I love watching the Barefoot Contessa almost as much as I love to cook. I admire Ina Garten’s approach to cooking, her sage entertaining advice and joie de vivre. And, I’ve never made one of her recipes that wasn’t perfect the first time!
Many months ago I was enraptured watching an episode of hers that featured leg of lamb that is braised for four hours, yielding meat so tender you can serve it with a spoon. It was so simple and so impressive, and would pair so beautifully with Pahlmeyer Merlot, that I immediately stored the recipe away for a special occasion.
My mother and mother-in-law were recently in town and to welcome them I decided to prepare this special recipe. http://www.foodnetwork.com/recipes/ina-garten/4-hour-lamb-recipe/index.html
I purchased a leg of local lamb at my Napa Whole Foods. New Zealand lamb is generally much smaller than the seven-pound leg this recipe calls for, so ask your butcher about local lamb. As Ina suggested, I had the butcher cut the shank off the leg so it would fit in my dutch oven.
For me this recipe is a winner in every way. Not only are there just a few simple steps and a handful of ingredients, it is made in one pot and once in the oven, you can forget about it. To quote Ina, “How easy is that?!”
I made just one adjustment to the recipe: rather than discarding the garlic cloves that cooked in the braising liquid with the lamb, I mashed up their sweet flesh and added it back into the sauce.
I served the lamb with Ina’s Provencal French Beans - http://www.foodnetwork.com/recipes/ina-garten/provencal-french-beans-recipe/index.html - and a kale dish my mother and I collaborated on. It was a combination of red kale roasted until tender and crispy, and dinosaur kale sauteed with olive oil, garlic and balsamic vinegar.

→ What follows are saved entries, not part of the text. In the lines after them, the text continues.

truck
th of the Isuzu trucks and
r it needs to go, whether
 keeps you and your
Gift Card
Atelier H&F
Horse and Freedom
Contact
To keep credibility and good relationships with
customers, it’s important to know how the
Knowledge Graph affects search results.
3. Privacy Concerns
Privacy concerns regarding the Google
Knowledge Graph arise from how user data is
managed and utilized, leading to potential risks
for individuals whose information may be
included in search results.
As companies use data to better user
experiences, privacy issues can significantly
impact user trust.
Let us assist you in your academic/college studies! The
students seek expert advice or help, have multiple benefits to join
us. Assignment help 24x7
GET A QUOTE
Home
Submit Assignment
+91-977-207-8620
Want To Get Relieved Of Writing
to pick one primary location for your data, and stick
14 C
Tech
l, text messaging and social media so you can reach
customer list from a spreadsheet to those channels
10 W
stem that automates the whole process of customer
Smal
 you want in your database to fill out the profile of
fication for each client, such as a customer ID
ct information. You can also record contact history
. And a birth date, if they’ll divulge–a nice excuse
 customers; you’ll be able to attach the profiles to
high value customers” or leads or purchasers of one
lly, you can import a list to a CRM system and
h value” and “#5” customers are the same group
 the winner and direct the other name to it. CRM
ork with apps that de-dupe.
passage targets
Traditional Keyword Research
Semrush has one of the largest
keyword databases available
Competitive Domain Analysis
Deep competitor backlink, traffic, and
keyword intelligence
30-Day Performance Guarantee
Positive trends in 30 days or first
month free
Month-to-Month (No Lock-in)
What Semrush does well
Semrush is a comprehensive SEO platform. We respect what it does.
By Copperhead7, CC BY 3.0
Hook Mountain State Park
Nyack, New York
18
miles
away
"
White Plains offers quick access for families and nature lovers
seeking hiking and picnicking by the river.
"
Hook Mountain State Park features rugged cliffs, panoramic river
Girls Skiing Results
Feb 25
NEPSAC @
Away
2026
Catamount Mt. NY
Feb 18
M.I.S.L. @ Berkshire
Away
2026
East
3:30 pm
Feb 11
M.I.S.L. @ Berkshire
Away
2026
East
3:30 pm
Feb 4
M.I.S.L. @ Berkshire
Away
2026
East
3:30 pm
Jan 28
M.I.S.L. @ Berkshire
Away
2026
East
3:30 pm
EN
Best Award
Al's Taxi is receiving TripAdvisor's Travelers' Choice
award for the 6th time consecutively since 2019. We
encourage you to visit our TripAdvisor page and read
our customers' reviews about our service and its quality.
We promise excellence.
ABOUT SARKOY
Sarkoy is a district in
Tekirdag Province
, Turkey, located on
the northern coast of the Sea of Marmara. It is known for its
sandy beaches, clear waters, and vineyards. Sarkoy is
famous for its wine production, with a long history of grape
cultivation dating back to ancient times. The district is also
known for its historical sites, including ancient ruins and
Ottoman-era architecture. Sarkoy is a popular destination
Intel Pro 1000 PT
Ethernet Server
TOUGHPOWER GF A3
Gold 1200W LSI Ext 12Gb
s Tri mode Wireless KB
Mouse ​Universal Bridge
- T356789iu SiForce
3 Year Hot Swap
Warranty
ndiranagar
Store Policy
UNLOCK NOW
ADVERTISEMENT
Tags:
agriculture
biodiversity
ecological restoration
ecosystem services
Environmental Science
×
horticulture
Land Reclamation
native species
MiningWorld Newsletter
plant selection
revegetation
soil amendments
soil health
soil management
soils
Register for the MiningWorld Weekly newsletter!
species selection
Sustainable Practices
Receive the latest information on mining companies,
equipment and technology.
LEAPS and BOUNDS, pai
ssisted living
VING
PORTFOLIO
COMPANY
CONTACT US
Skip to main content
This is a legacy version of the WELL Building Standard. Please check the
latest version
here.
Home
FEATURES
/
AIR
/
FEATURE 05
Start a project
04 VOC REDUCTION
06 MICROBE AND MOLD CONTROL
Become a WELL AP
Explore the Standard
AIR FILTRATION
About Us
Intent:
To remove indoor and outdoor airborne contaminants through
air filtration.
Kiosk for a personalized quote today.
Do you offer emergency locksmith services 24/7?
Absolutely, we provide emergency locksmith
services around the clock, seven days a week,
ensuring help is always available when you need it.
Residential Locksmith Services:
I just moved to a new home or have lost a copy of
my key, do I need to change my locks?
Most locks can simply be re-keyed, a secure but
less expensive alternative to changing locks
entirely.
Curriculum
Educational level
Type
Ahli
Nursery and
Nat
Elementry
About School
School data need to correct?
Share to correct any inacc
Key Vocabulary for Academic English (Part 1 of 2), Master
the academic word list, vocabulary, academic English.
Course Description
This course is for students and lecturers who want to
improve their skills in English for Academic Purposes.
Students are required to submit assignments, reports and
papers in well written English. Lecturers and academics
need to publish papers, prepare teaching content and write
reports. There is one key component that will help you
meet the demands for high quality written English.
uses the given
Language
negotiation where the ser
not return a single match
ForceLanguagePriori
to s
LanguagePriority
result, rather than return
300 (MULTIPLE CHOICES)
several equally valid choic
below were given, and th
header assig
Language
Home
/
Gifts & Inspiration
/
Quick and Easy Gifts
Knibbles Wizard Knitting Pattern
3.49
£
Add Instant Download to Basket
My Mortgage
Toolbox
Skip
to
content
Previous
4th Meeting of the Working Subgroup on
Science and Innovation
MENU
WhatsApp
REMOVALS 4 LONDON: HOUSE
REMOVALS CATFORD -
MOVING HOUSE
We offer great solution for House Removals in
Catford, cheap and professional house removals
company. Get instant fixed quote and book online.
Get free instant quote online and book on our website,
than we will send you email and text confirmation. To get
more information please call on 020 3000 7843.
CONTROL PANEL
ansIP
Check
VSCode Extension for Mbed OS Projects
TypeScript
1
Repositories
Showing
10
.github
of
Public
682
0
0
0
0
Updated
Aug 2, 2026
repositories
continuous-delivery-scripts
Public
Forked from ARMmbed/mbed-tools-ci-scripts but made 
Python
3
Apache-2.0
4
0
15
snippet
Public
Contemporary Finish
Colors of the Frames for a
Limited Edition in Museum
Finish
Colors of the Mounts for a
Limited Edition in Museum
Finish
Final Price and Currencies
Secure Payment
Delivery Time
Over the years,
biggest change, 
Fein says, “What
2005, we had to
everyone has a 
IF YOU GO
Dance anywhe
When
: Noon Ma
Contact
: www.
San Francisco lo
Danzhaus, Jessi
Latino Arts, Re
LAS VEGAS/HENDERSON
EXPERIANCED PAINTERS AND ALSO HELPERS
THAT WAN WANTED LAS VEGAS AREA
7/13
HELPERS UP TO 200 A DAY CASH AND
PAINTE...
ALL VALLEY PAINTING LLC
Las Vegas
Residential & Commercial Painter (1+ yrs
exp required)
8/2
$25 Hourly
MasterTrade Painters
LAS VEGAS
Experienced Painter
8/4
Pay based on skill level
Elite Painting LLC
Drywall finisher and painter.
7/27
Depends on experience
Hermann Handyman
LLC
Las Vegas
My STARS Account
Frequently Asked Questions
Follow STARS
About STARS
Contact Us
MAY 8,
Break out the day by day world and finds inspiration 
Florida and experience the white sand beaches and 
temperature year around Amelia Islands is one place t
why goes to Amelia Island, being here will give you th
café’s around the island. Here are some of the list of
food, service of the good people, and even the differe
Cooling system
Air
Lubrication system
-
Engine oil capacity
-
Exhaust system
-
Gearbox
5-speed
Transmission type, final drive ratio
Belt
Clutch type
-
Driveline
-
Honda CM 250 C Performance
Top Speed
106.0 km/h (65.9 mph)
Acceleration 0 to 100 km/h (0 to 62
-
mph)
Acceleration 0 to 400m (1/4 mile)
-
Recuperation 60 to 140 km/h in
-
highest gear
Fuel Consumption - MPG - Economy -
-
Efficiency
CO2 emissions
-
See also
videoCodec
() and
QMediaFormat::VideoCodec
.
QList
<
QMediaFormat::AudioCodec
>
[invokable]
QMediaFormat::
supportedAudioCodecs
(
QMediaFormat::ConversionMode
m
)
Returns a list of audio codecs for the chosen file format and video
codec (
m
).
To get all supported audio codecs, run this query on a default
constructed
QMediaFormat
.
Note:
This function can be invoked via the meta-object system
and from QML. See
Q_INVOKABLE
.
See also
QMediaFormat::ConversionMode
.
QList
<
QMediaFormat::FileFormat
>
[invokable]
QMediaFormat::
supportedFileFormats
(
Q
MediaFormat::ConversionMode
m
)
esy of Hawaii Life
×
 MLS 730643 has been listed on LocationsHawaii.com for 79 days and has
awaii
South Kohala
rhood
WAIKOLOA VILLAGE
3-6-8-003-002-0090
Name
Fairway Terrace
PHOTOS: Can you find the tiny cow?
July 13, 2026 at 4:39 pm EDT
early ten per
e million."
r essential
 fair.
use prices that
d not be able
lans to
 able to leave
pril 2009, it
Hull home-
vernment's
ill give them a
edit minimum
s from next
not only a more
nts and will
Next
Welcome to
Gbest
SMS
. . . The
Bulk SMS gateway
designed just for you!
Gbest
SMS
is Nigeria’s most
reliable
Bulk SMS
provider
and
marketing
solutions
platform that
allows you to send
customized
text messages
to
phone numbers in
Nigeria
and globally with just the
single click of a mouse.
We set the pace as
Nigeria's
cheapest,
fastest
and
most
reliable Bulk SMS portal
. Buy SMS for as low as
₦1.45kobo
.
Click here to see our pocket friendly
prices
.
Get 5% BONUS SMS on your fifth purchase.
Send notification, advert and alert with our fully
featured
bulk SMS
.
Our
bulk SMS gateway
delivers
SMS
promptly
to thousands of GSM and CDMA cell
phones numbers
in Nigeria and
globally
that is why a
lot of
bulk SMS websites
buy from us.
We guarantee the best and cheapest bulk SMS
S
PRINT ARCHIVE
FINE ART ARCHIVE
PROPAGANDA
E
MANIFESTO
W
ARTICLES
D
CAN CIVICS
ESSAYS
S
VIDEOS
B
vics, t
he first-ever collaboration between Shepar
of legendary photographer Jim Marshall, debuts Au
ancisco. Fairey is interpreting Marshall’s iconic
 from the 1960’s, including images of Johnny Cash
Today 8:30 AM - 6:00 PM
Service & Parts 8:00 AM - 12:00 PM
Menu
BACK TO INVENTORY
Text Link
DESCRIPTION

The lamb was perfect. It fell apart on the platter and was incredibly flavorful, and the beans and kale were wonderful complements. But the best part? Our 2010 Pahlmeyer Merlot paired spectacularly with this earthy, comforting meal. The wine’s juicy, rich layers and solid but silky tannins offered just enough fruit, acidity and structure to balance but not overpower the tender braised meat.